Mais j'arrive aussi à apprécier les petits plaisirs qu'apportent le quotidien. Plus tôt ce matin, je suis entrée après le travail dans un wagon de métro presque vide, avec moi dans ce train il y avait deux ou trois vieux japonais qui somnolaient, j'avais les écouteurs sur les oreilles et je fermais les yeux, et je prenais conscience de ma vie ici, de ma chance, de cette opportunité, et du quotidien qui ne le sera jamais vraiment pour moi ici, parce que mes sens ne sont toujours pas habitués, parce qu'ils sont tous tellement curieux d'amasser le moindre mot japonais, l'odeur d'un parfum rare, l'image d'un style vestimentaire d'une autre dimension, le regard insistant posé sur mes grands pieds ou mes cheveux d'Américaine.

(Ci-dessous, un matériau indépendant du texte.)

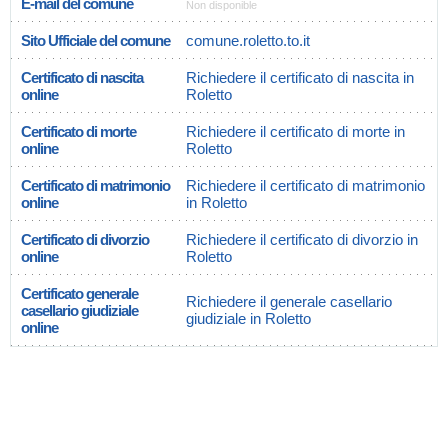
E-mail del comune
Non disponible
Sito Ufficiale del comune
comune.roletto.to.it
Certificato di nascita
Richiedere il certificato di nascita in
online
Roletto
Certificato di morte
Richiedere il certificato di morte in
online
Roletto
Certificato di matrimonio
Richiedere il certificato di matrimonio
online
in Roletto
Certificato di divorzio
Richiedere il certificato di divorzio in
online
Roletto
Certificato generale
Richiedere il generale casellario
casellario giudiziale
giudiziale in Roletto
online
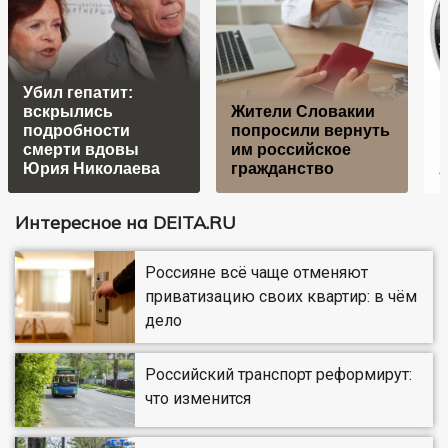
Убил гепатит:
вскрылись
Жители Словакии
подробности
попросили вернуть
смерти вдовы
им российское
Юрия Николаева
гражданство
Интересное на DEITA.RU
Россияне всё чаще отменяют
приватизацию своих квартир: в чём
дело
Российский транспорт реформирут:
что изменится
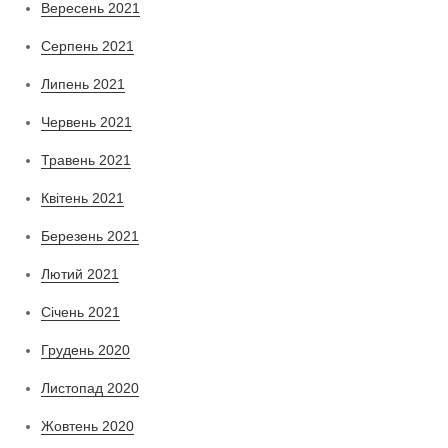
Вересень 2021
Серпень 2021
Липень 2021
Червень 2021
Травень 2021
Квітень 2021
Березень 2021
Лютий 2021
Січень 2021
Грудень 2020
Листопад 2020
Жовтень 2020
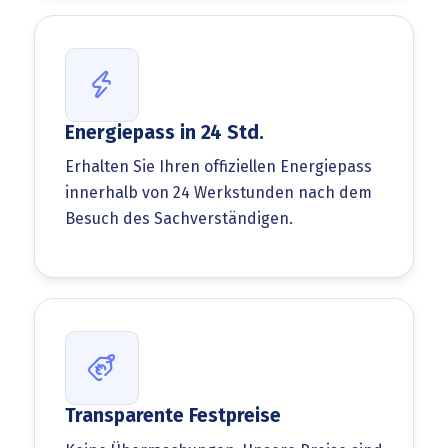
Energiepass in 24 Std.
Erhalten Sie Ihren offiziellen Energiepass
innerhalb von 24 Werkstunden nach dem
Besuch des Sachverständigen.
Transparente Festpreise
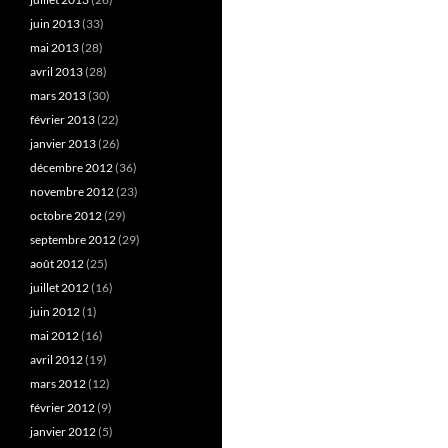
juin 2013
(33)
mai 2013
(28)
avril 2013
(28)
mars 2013
(30)
février 2013
(22)
janvier 2013
(26)
décembre 2012
(36)
novembre 2012
(23)
octobre 2012
(29)
septembre 2012
(29)
août 2012
(25)
juillet 2012
(16)
juin 2012
(1)
mai 2012
(16)
avril 2012
(19)
mars 2012
(12)
février 2012
(9)
janvier 2012
(5)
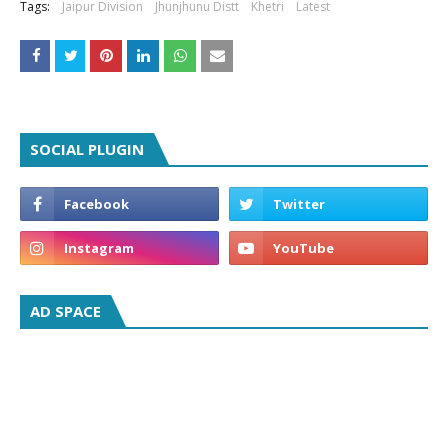
Tags:
Jaipur Division
Jhunjhunu Distt
Khetri
Latest
SOCIAL PLUGIN
AD SPACE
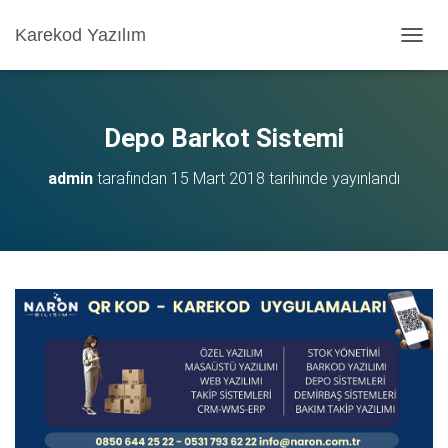
Karekod Yazılım
M
E
N
Ü
Y
Depo Barkot Sistemi
Ü
A
admin
tarafından
15 Mart 2018
tarihinde yayınlandı
Ç
/
K
A
P
A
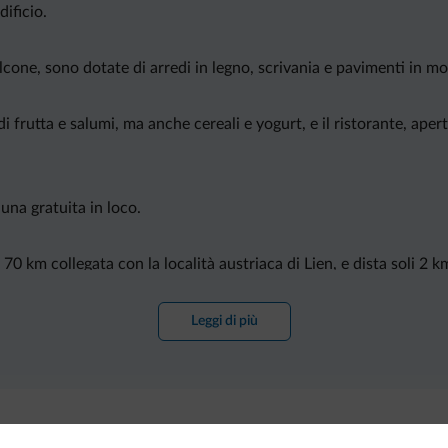
dificio.
cone, sono dotate di arredi in legno, scrivania e pavimenti in m
 frutta e salumi, ma anche cereali e yogurt, e il ristorante, apert
una gratuita in loco.
 70 km collegata con la località austriaca di Lien, e dista soli 2
Leggi di più
e di San Lorenzo di Sebato e comprende un parcheggio privato grat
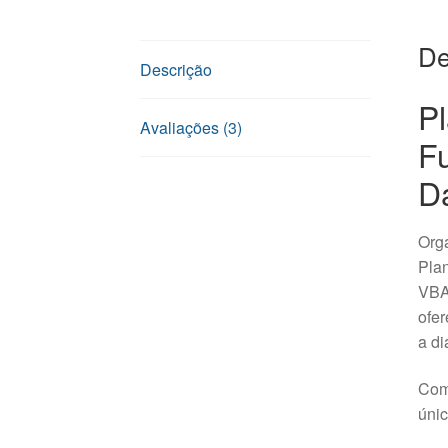
De
Descrição
Pl
Avaliações (3)
F
D
Org
Plan
VBA,
ofer
a di
Com 
únic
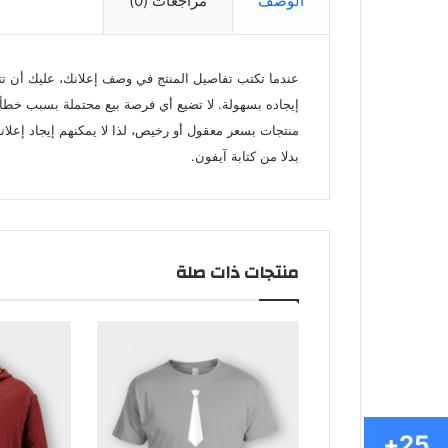
الوصف
مراجعات (0)
عندما تكتب تفاصيل المنتج في وصف إعلانك، عليك أن تتأ
إيجاده بسهولة. لا تضيع أي فرصة بيع محتملة بسبب خطأ
منتجات بسعر معقول أو رخيص، لذا لا يمكنهم إيجاد إعلان
بدلا من كتابة آيفون.
منتجات ذات صلة
25+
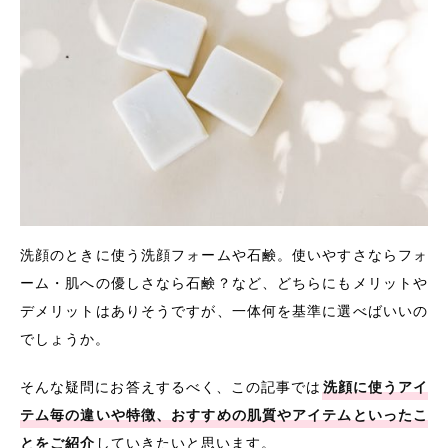
洗顔のときに使う洗顔フォームや石鹸。使いやすさならフォ
ーム・肌への優しさなら石鹸？など、どちらにもメリットや
デメリットはありそうですが、一体何を基準に選べばいいの
でしょうか。
そんな疑問にお答えするべく、この記事では
洗顔に使うアイ
テム毎の違いや特徴、おすすめの肌質やアイテムといったこ
とをご紹介
していきたいと思います。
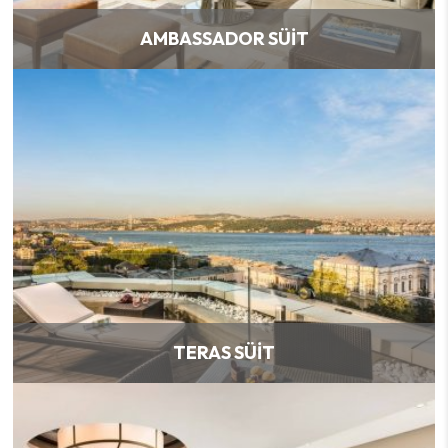
AMBASSADOR SÜIT
TERAS SÜIT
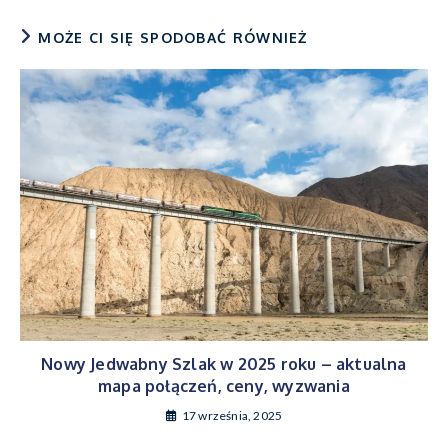
MOŻE CI SIĘ SPODOBAĆ RÓWNIEŻ
Nowy Jedwabny Szlak w 2025 roku – aktualna
mapa połączeń, ceny, wyzwania
17 września, 2025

Même s'il me suivent dans mes activités, ces questionnements sur mon statut ne m'empêchent pas de dormir la nuit. Je me considère chanceuse d'être plongée dans cette insécurité, parce qu'elle est enrichissante, et chaque jour je réalise un peu plus à quel point cette expérience me change et me fait grandir. Je gagne un peu plus de force et de sérénité à chaque épreuve, à chaque fois que je fonce et m'aventure à faire quelque chose qui me demande de l'audace. J'espère que ma bonne amie, qui se reconnaîtra sans doute, lira ces lignes et que cela suffira à la convaincre de se lancer dans le vide elle aussi, comme elle souhaite le faire depuis si longtemps, mais la peur de l'inconnu et de l'incertitude l'en empêche. J'espère qu'à travers mon voyage, elle prendra conscience que l'inconnu est sans aucun doute ce qui nous apporte le plus, ce qui nous fait grandir le plus.